Sally Mann is probably best known – to those without an interest in contemporary photography – as that woman who took pictures of her kids naked or, perhaps, the one who photographed decomposing bodies at a federal forensic anthropology facility.
She is that Sally Mann, as well as the one who documented her husband’s muscular dystrophy in a series of deeply moving images; who published pictures of the Deep South, “haunted landscapes, battlefields, decaying mansions…and the site where Emmett Till was murdered” (according to Newsweek); who wrote a remarkable, award-winning memoir, listed as one of the twenty best in the New York Times, called Hold Still.

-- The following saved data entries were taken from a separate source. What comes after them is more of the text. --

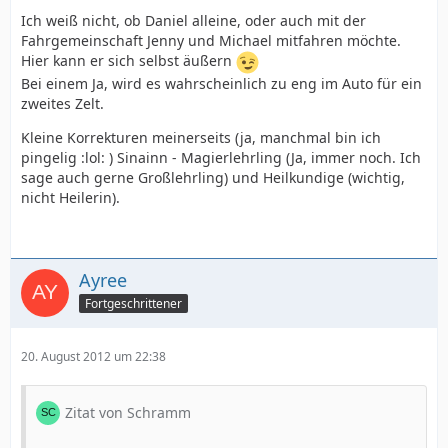
Ich weiß nicht, ob Daniel alleine, oder auch mit der
Fahrgemeinschaft Jenny und Michael mitfahren möchte.
Hier kann er sich selbst äußern
Bei einem Ja, wird es wahrscheinlich zu eng im Auto für ein
zweites Zelt.
Kleine Korrekturen meinerseits (ja, manchmal bin ich
pingelig :lol: ) Sinainn - Magierlehrling (Ja, immer noch. Ich
sage auch gerne Großlehrling) und Heilkundige (wichtig,
nicht Heilerin).
Ayree
Fortgeschrittener
20. August 2012 um 22:38
Zitat von Schramm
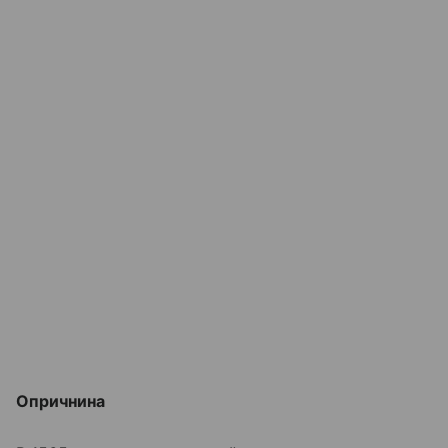
Опричнина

It’s worth reading for its beautiful prose and often candid photographs, including ones that Mann thought hadn’t actually worked. One of the book’s many charms is this Gagosian-represented artist’s admission that some of her work, y’know, wasn’t up to scratch. That happens to me. It happens to you as well, I imagine? Well, it also happens to those whose work is on sale in one of the world’s leading galleries.

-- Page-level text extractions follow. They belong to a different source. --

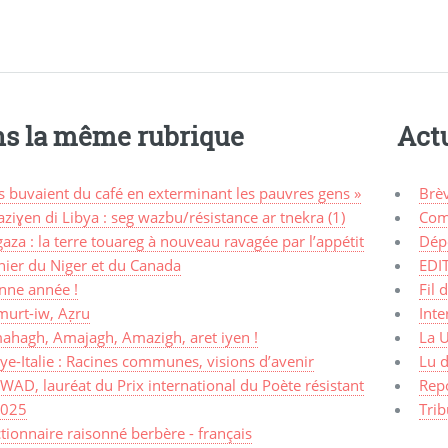
s la même rubrique
Actu
ls buvaient du café en exterminant les pauvres gens »
Brè
ziɣen di Libya : seg wazbu/résistance ar tnekra (1)
Com
aza : la terre touareg à nouveau ravagée par l’appétit
Dép
nier du Niger et du Canada
EDI
nne année !
Fil 
murt-iw, Aẓru
Inte
ahagh, Amajagh, Amazigh, aret iyen !
La 
ye-Italie : Racines communes, visions d’avenir
Lu d
AD, lauréat du Prix international du Poète résistant
Rep
2025
Trib
tionnaire raisonné berbère - français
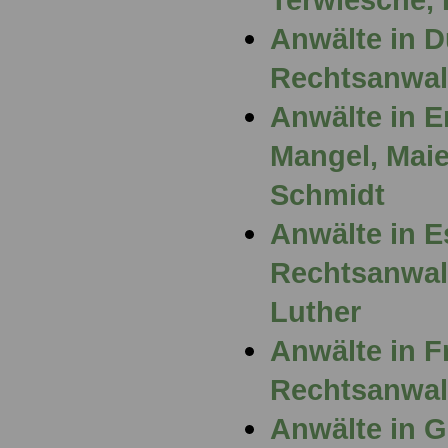
Anwälte in D
Rechtsanwal
Anwälte in E
Mangel, Maier
Schmidt
Anwälte in E
Rechtsanwal
Luther
Anwälte in F
Rechtsanwal
Anwälte in G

This shouldn’t come as a surprise. It’s unlikely that even the most accomplished photographer will produce spun gold every time she points her camera. Yet how satisfying to read that:
Writing came first. I was frequently the poet on duty when the Muse of Verse, likely distracted by other errands, released some of her weaker lines, but that didn’t stop my passion for it.
Maybe you’ve made something mediocre – there’s plenty of that in any artist’s cabinets – but something mediocre is better than nothing, and often the near-misses, as I call them, are the beckoning hands that bring you to perfection just around the blind corner.
It’s that passion, those beckoning hands, that keep us moving on. We probably shouldn’t seek perfection as such (and Ms Mann points out elsewhere that this is something with which she struggles on a daily basis) but it’s the moving forward that matters. It’s not just a case of the grass being greener over there, but the passion in creating something is requited more completely when you achieve something like the image – or the piece of writing – you had in your head.
I’m not sure I really needed Sally Mann to tell me that, but I’m somehow pleased that she confirmed it in this very special memoir.